MPTP itself is a relatively harmless compound. Its toxic properties arise from its conversion into the highly toxic compound MPP+. MPTP is a small lipid soluble molecule which can penetrate the BLOOD-BRAIN BARRIER with ease. Once in the brain it is thought to be oxidized to MPP+, the reaction being catalysed by the enzyme MONOAMINE OXIDASE-B (MAO-B), which is found in the MITOCHONDRIA of GLIAL CELLS. This proposed mechanism is supported by the observation that DEPRENYL, a selective inhibitor of MAO-B, can protect experimental animals from the toxic effects of MPTP. This observation has led to clinical trials where MAO-B inhibitors have been administered in attempts to slow the progression of the idiopathic human condition on the assumption that the degeneration that occurs in Parkinson’s disease is mediated by an MPTP-like compound.
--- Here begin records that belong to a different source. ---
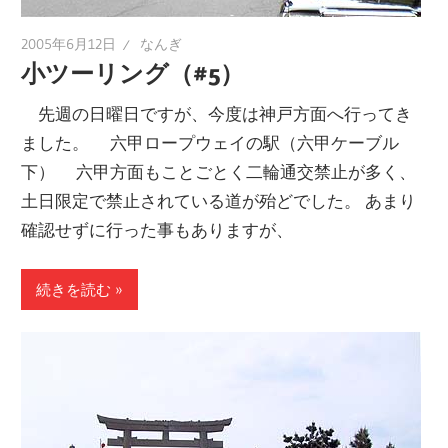
2005年6月12日
なんぎ
小ツーリング（#5）
先週の日曜日ですが、今度は神戸方面へ行ってき
ました。 六甲ロープウェイの駅（六甲ケーブル
下） 六甲方面もことごとく二輪通交禁止が多く、
土日限定で禁止されている道が殆どでした。 あまり
確認せずに行った事もありますが、
続きを読む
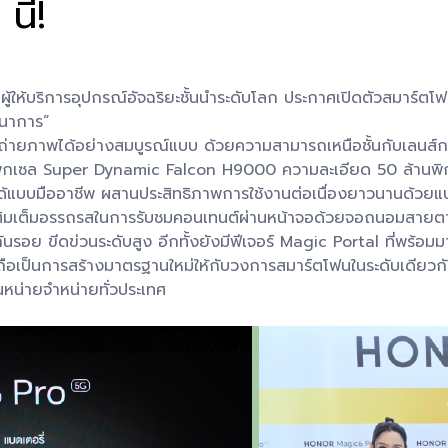
นี้!
้ให้บริการอุปกรณ์อัจฉริยะชั้นนำระดับโลก ประกาศเปิดตัวสมาร
ตนาการ”
ิการถ่ายภาพได้อย่างสมบูรณ์แบบ ด้วยความสามารถเหนือชั้นกับเลน
านพิกเซล Super Dynamic Falcon H9000 ความละเอียด 50 ล้านพ
ได้แบบมืออาชีพ ผสานประสิทธิภาพการใช้งานต่อเนื่องยาวนานด้วยแ
ังเติมเต็มอรรถรสในการรับชมคอนเทนต์ผ่านหน้าจอด้วยจอถนอมสาย
ย ขีดข่วนระดับสูง อีกทั้งยังมีฟีเจอร์ Magic Portal ที่พร้อมมา
อเป็นการสร้างมาตรฐานใหม่ให้กับวงการสมาร์ตโฟนในระดับเดียวกันที
ทนหน่ายจำหน่ายทั่วประเทศ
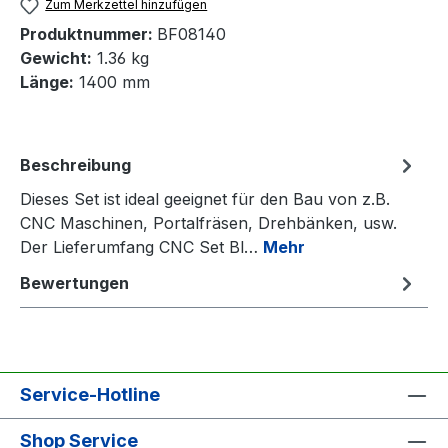
Zum Merkzettel hinzufügen
Produktnummer:
BF08140
Gewicht:
1.36 kg
Länge:
1400 mm
Beschreibung
Dieses Set ist ideal geeignet für den Bau von z.B.
CNC Maschinen, Portalfräsen, Drehbänken, usw.
Der Lieferumfang CNC Set Bl…
Mehr
Bewertungen
Service-Hotline
Shop Service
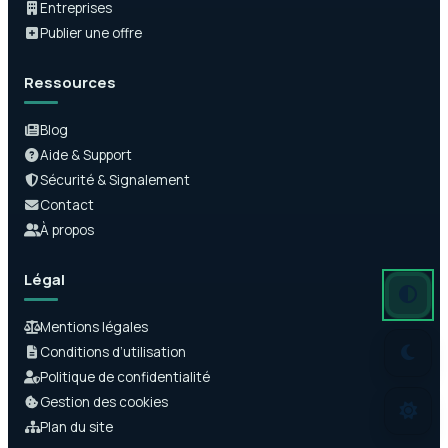
Entreprises
Publier une offre
Ressources
Blog
Aide & Support
Sécurité & Signalement
Contact
À propos
Légal
Mode auto
Mode somb
Mode clair
Mentions légales
Conditions d’utilisation
Politique de confidentialité
Gestion des cookies
Plan du site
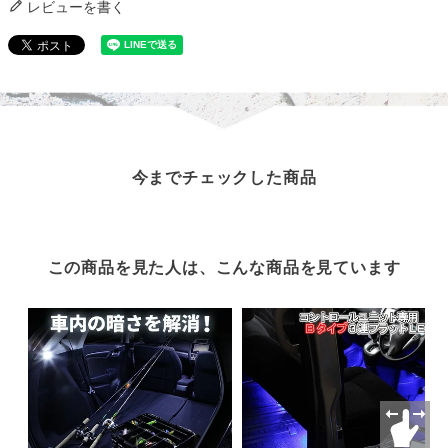
レビューを書く
今までチェックした商品
この商品を見た人は、こんな商品を見ています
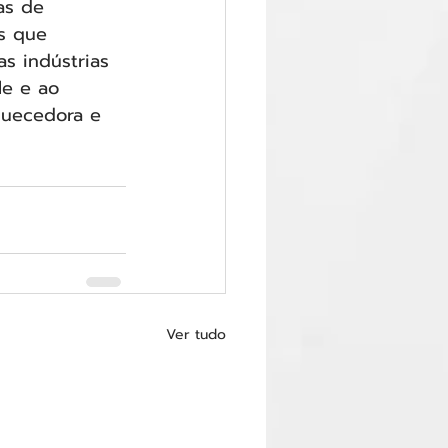
as de 
s que 
s indústrias 
le e ao 
quecedora e 
Ver tudo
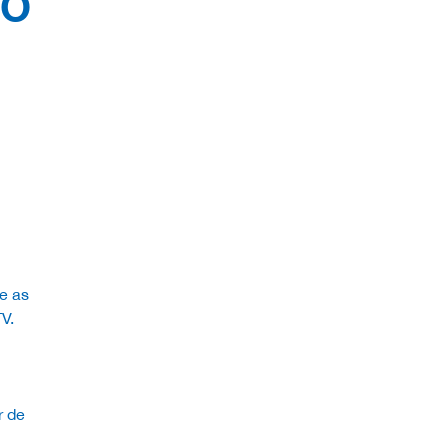
TO
e as
V.
r de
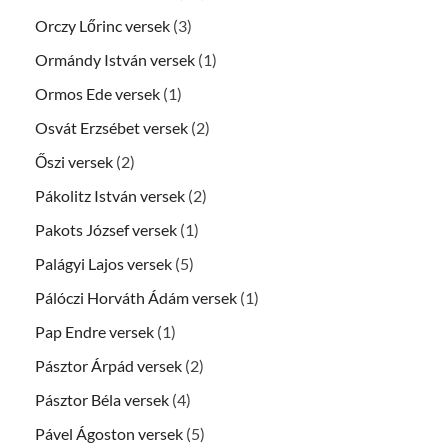
Orczy Lőrinc versek
(3)
Ormándy István versek
(1)
Ormos Ede versek
(1)
Osvát Erzsébet versek
(2)
Őszi versek
(2)
Pákolitz István versek
(2)
Pakots József versek
(1)
Palágyi Lajos versek
(5)
Pálóczi Horváth Ádám versek
(1)
Pap Endre versek
(1)
Pásztor Árpád versek
(2)
Pásztor Béla versek
(4)
Pável Ágoston versek
(5)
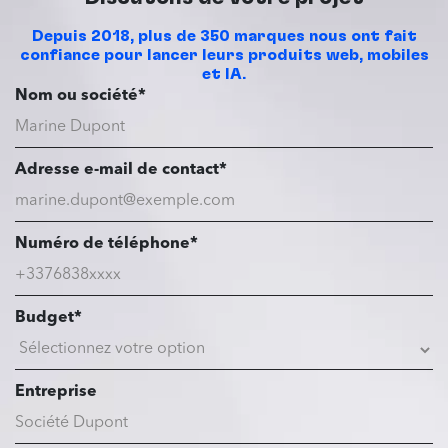
Depuis 2018, plus de 350 marques nous ont fait
confiance pour lancer leurs produits web, mobiles
et IA.
Nom ou société*
Adresse e-mail de contact*
Numéro de téléphone*
Budget*
Entreprise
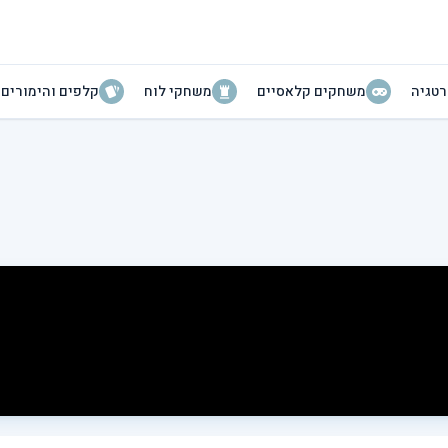
טגיה
משחקים קלאסיים
משחקי לוח
קלפים והימורים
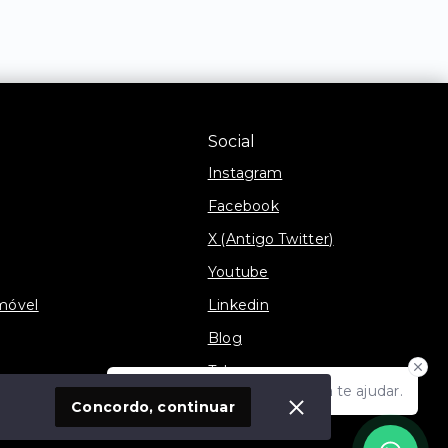
Social
Instagram
Facebook
X (Antigo Twitter)
Youtube
móvel
Linkedin
Blog
Telegram
Olá! Estamos disponíveis para te ajudar.
TikTok
Concordo, continuar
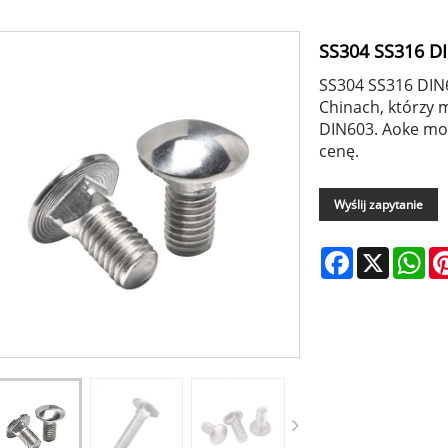
SS304 SS316 D
SS304 SS316 DIN
Chinach, którzy
DIN603. Aoke moż
cenę.
Wyślij zapytanie
Facebook
X
Wh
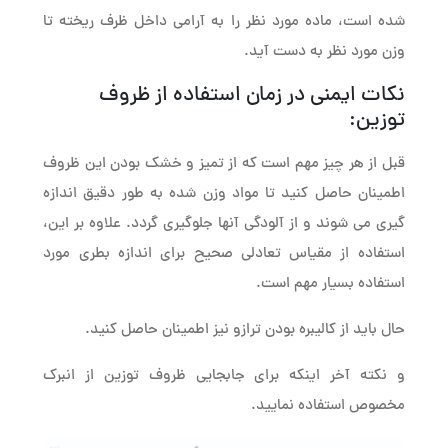
شده است، ماده مورد نظر را به آرامی داخل ظرف ریخته تا
وزن مورد نظر به دست آید.
نکات ایمنی در زمان استفاده از ظروف
توزین:
قبل از هر چیز مهم است که از تمیز و خشک بودن این ظروف
اطمینان حاصل کنید تا مواد وزن شده به طور دقیق اندازه
گیری می شوند و از آلودگی آنها جلوگیری گردد. علاوه بر این،
استفاده از مقیاس تعادلی صحیح برای اندازه بطری مورد
استفاده بسیار مهم است.
حال باید از کالیبره بودن ترازو نیز اطمینان حاصل کنید.
و نکته آخر اینکه برای جابجایی ظروف توزین از انبرک
مخصوص استفاده نمایید.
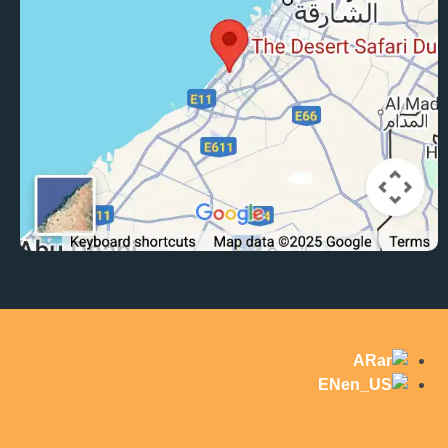
AR
EN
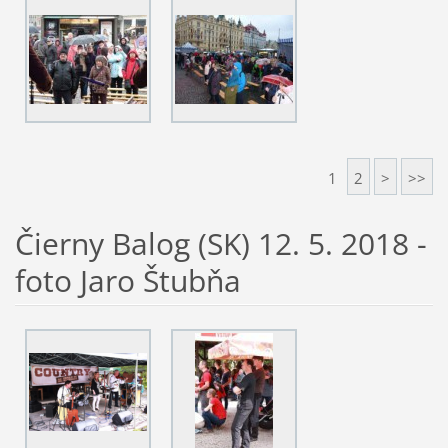
1
2
>
>>
Čierny Balog (SK) 12. 5. 2018 -
foto Jaro Štubňa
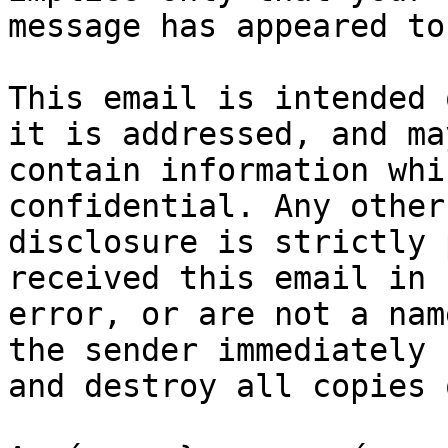
message has appeared to
This email is intended 
it is addressed, and may
contain information whi
confidential. Any other

disclosure is strictly 
received this email in

error, or are not a nam
the sender immediately

and destroy all copies 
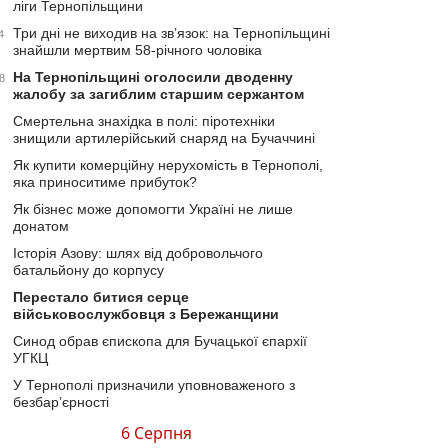
ліги Тернопільщини
Три дні не виходив на зв’язок: на Тернопільщині
4
знайшли мертвим 58-річного чоловіка
На Тернопільщині оголосили дводенну
8
жалобу за загиблим старшим сержантом
Смертельна знахідка в полі: піротехніки
знищили артилерійський снаряд на Бучаччині
Як купити комерційну нерухомість в Тернополі,
яка приноситиме прибуток?
Як бізнес може допомогти Україні не лише
донатом
Історія Азову: шлях від добровольчого
батальйону до корпусу
Перестало битися серце
військовослужбовця з Бережанщини
Синод обрав єпископа для Бучацької єпархії
УГКЦ
У Тернополі призначили уповноваженого з
безбар’єрності
6 Серпня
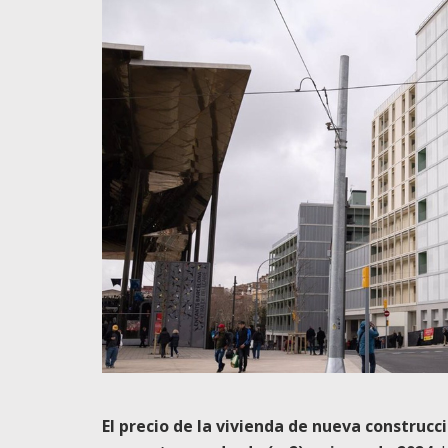
El precio de la vivienda de nueva construc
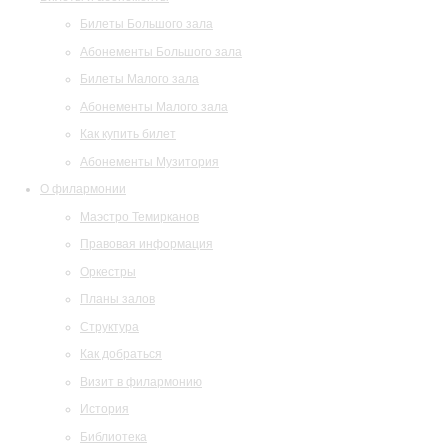
Билеты Большого зала
Абонементы Большого зала
Билеты Малого зала
Абонементы Малого зала
Как купить билет
Абонементы Музитория
О филармонии
Маэстро Темирканов
Правовая информация
Оркестры
Планы залов
Структура
Как добраться
Визит в филармонию
История
Библиотека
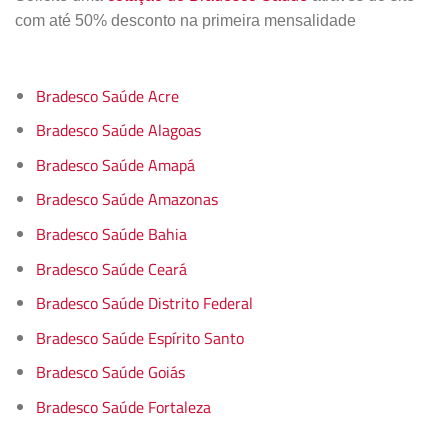
com até 50% desconto na primeira mensalidade
Bradesco Saúde Acre
Bradesco Saúde Alagoas
Bradesco Saúde Amapá
Bradesco Saúde Amazonas
Bradesco Saúde Bahia
Bradesco Saúde Ceará
Bradesco Saúde Distrito Federal
Bradesco Saúde Espírito Santo
Bradesco Saúde Goiás
Bradesco Saúde Fortaleza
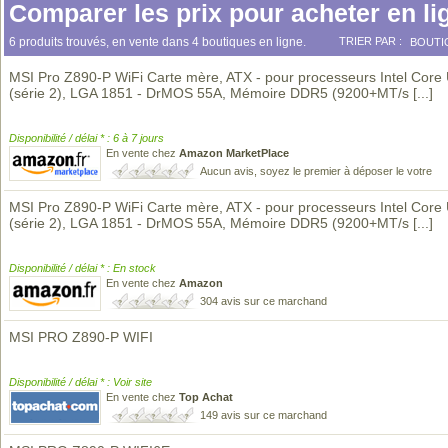
Comparer les prix pour acheter en li
6 produits trouvés, en vente dans 4 boutiques en ligne.
TRIER PAR :
BOUTI
MSI Pro Z890-P WiFi Carte mère, ATX - pour processeurs Intel Core 
(série 2), LGA 1851 - DrMOS 55A, Mémoire DDR5 (9200+MT/s
[...]
Disponibilité / délai * : 6 à 7 jours
En vente chez
Amazon MarketPlace
Aucun avis, soyez le premier à déposer le votre
MSI Pro Z890-P WiFi Carte mère, ATX - pour processeurs Intel Core 
(série 2), LGA 1851 - DrMOS 55A, Mémoire DDR5 (9200+MT/s
[...]
Disponibilité / délai * : En stock
En vente chez
Amazon
304 avis sur ce marchand
MSI PRO Z890-P WIFI
Disponibilité / délai * : Voir site
En vente chez
Top Achat
149 avis sur ce marchand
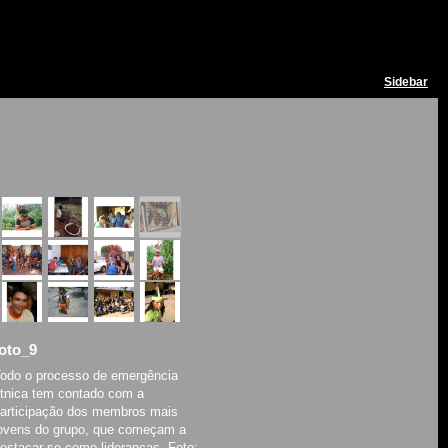
Sidebar
foto_9
odo o processo de emergência
tnica tem contado com a
articipação dos membros mais
ovens do grupo, que começam a
estacar-se como lideranças. Foto:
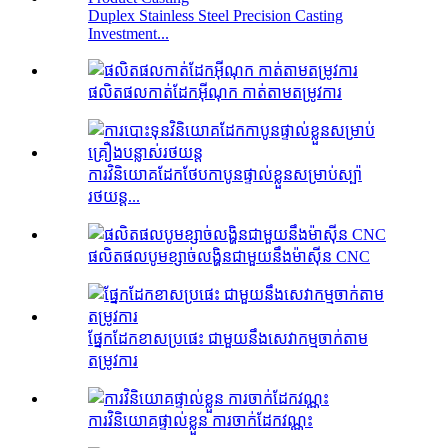
Duplex Stainless Steel Precision Casting
Investment...
ផលិតផលកាត់ដែកអ៊ីណុក កាត់តាមតម្រូវការ
ការវិនិយោគដែកថែបកាបូនផ្ទាល់ខ្លួនសម្រាប់ស្ប៉ា
រថយន្ត...
ផលិតផលបូមខ្សាច់លង្ហិនជាមួយនឹងម៉ាស៊ីន CNC
ផ្នែកដែកខាសប្រផេះ ជាមួយនឹងសេវាកម្មចាក់តាម
តម្រូវការ
ការវិនិយោគផ្ទាល់ខ្លួន ការចាក់ដែកវណ្ណះ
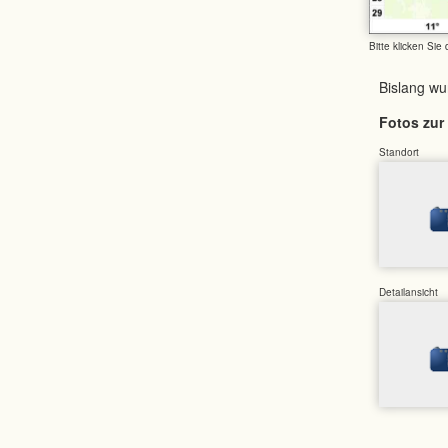
Bitte klicken Sie
Bislang w
Fotos zur 
Standort
Detailansicht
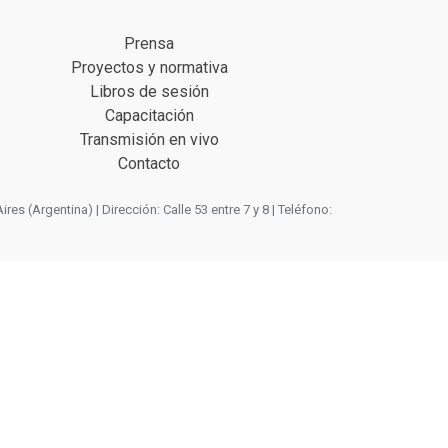
Prensa
Proyectos y normativa
Libros de sesión
Capacitación
Transmisión en vivo
Contacto
 (Argentina) | Dirección: Calle 53 entre 7 y 8 | Teléfono:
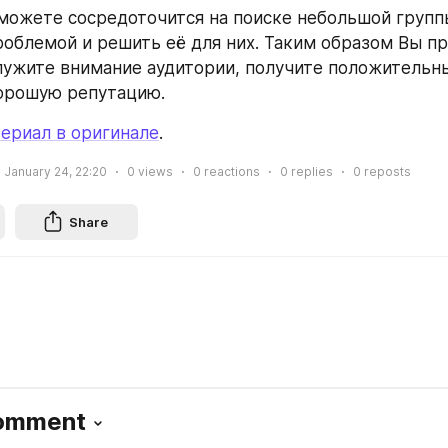
можете сосредоточится на поиске небольшой группы
роблемой и решить её для них. Таким образом Вы пр
лужите внимание аудитории, получите положительны
хорошую репутацию.
ериал в оригинале
.
January 24, 22:20
0
views
0
reactions
0
replies
0
reposts
Share
Comment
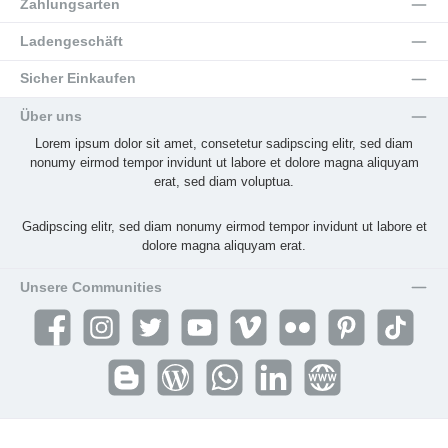
Zahlungsarten
Ladengeschäft
Sicher Einkaufen
Über uns
Lorem ipsum dolor sit amet, consetetur sadipscing elitr, sed diam
nonumy eirmod tempor invidunt ut labore et dolore magna aliquyam
erat, sed diam voluptua.
Gadipscing elitr, sed diam nonumy eirmod tempor invidunt ut labore et
dolore magna aliquyam erat.
Unsere Communities
Facebook
Instagram
Twitter
YouTube
Vimeo
Flickr
Pinterest
TikTok
Blogger
Blog
WhatsApp
LinkedIn
Website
Results to date remain contentious. MPP+, once formed, is thought to enter dopaminergic neurons via the dopamine REUPTAKE system. This hypothesis is supported by the observation that blockers of the dopamine transporter reduce the toxic effects of MPP+ on cultured dopaminergic neurons. The species specific nature of MPTP-induced toxicity may reflect an action of neuromelanin. This pigment tends to be present in nigral neurons of species which are susceptible to MPTP. It is thought that neuromelanin may actively bind MPP+ and thus act as a depot for it. The precise manner in which MPP+ kills nigral neurons is unclear but it is assumed that the compound interferes with mitochondrial functioning.